Sunday, January 6, 2013
Drilling down to the true motivation
Vermont is king of maple syrup in the United States, producing far more than its residents can eat (drink?). In fact, more than one million gallons are output annually, from single-owner sugar shacks to large factories.
On the consumption side, Bay Staters pour much more maple syrup on their pancakes than Vermonters do, however, production of maple syrup in Massachusetts is less than a tenth of Vermont's.
Now let's imagine that a brilliant agro-scientist invents a genetically-altered maple tree that produces twenty times the amount of sap of a normal tree and matures in half the time, but only grows in the Massachusetts Berkshires. The promise of a quickly expanding supply of the raw material for producing maple syrup attracts the attention of companies looking to set up shop in Western Mass.

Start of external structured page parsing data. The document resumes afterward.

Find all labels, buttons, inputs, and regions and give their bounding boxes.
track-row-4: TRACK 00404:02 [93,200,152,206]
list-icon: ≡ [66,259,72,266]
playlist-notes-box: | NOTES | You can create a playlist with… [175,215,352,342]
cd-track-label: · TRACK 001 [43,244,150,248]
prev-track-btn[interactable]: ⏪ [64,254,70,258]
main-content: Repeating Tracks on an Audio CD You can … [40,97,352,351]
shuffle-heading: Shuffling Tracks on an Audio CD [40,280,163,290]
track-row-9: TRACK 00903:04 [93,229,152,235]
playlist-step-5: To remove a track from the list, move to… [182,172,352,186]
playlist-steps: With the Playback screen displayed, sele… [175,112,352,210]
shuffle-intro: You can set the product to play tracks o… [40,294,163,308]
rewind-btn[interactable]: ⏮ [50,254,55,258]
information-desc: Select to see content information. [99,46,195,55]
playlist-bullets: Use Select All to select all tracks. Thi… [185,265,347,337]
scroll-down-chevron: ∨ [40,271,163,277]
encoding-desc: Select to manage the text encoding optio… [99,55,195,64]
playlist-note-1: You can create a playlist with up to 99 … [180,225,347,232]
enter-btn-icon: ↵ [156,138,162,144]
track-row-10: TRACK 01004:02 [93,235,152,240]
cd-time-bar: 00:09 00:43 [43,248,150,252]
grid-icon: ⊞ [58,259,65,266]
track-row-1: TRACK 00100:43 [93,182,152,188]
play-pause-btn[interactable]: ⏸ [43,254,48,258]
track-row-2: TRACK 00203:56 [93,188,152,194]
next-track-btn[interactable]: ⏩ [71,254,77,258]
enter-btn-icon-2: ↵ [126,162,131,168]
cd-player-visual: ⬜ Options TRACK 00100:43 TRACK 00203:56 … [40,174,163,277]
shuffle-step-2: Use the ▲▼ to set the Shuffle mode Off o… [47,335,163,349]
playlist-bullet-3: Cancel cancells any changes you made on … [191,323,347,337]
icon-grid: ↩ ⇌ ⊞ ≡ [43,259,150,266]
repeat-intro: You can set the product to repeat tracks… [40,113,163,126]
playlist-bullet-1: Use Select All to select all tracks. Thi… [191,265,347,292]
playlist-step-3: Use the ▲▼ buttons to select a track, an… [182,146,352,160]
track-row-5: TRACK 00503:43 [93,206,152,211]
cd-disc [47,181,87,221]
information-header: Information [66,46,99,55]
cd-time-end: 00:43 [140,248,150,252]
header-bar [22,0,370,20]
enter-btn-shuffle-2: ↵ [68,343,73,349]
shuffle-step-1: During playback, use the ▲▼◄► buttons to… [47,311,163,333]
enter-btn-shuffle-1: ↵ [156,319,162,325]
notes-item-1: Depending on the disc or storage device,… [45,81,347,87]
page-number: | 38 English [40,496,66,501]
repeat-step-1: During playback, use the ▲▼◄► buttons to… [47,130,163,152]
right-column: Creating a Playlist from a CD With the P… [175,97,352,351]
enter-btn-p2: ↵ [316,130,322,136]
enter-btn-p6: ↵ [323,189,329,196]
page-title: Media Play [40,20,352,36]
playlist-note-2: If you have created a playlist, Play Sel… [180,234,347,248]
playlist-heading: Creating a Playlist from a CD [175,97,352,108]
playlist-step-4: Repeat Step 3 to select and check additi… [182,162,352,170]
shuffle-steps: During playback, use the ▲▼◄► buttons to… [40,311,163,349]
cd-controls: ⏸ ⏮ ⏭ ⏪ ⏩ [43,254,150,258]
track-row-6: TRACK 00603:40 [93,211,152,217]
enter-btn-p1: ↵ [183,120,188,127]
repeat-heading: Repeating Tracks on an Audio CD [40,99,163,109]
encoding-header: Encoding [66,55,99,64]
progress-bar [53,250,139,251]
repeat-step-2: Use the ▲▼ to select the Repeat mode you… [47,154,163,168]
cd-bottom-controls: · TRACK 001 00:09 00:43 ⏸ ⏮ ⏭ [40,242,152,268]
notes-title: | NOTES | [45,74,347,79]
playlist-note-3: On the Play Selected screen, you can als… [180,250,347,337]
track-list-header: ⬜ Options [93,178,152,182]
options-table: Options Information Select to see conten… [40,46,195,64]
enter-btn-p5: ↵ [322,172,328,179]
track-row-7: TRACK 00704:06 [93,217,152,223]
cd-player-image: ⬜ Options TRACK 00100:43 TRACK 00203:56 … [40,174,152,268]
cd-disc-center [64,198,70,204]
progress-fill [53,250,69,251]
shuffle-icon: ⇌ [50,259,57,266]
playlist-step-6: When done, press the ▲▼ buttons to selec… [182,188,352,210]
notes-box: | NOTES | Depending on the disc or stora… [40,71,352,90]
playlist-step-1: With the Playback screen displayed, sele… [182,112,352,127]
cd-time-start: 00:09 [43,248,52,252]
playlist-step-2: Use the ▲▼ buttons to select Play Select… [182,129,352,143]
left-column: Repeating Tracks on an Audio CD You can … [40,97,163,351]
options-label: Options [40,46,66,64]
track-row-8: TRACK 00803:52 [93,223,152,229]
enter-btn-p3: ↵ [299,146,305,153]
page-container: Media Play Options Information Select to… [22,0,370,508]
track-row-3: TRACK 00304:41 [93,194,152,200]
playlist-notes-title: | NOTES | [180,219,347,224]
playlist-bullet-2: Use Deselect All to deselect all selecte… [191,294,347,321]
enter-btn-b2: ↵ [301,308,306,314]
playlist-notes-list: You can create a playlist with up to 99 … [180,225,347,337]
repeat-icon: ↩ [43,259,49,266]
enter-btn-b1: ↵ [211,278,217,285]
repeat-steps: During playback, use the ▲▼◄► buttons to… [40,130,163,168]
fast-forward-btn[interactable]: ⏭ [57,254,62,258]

What would the Vermont maple syrup industry do? Sit idly on the sidelines? Or might they consider waging a media campaign pushing their "natural" maple syrup, enjoyed by generations of Americans? Might they create doubt in the minds of people about the genetically-altered syrup, pointing out that it's untested and claiming that it might cause massive negative health effects down the road?
Maybe they'd go a step further and hire lobbyists to convince the Massachusetts legislature to outlaw this obviously dangerous tree in an effort to stave off a potential health disaster.
Does this seem ridiculous? Would people actually carry out such extreme measures to protect their financial interests?
Would the oil producing countries in the Middle East be motivated to turn Americans' opinions against fracking, a production technology combined with dramatic improvements in seismic detection and directional drilling, which has the potential to zero out U.S. imports of foreign oil and drop prices worldwide?
Might an oil rich country, such as Qatar, be motivated to invest in an anti-fracking movie designed to inform public opinion?
Might Middle Eastern countries' oil industries support clean energy lobbies in the U.S. which, although seemingly in conflict with their own interests, actually serve their interests by mounting pressure against the U.S. exploiting its own oil and gas reserves?
Might the sale of Al Gore's Current TV to Al Jazeera create a platform for spreading the word?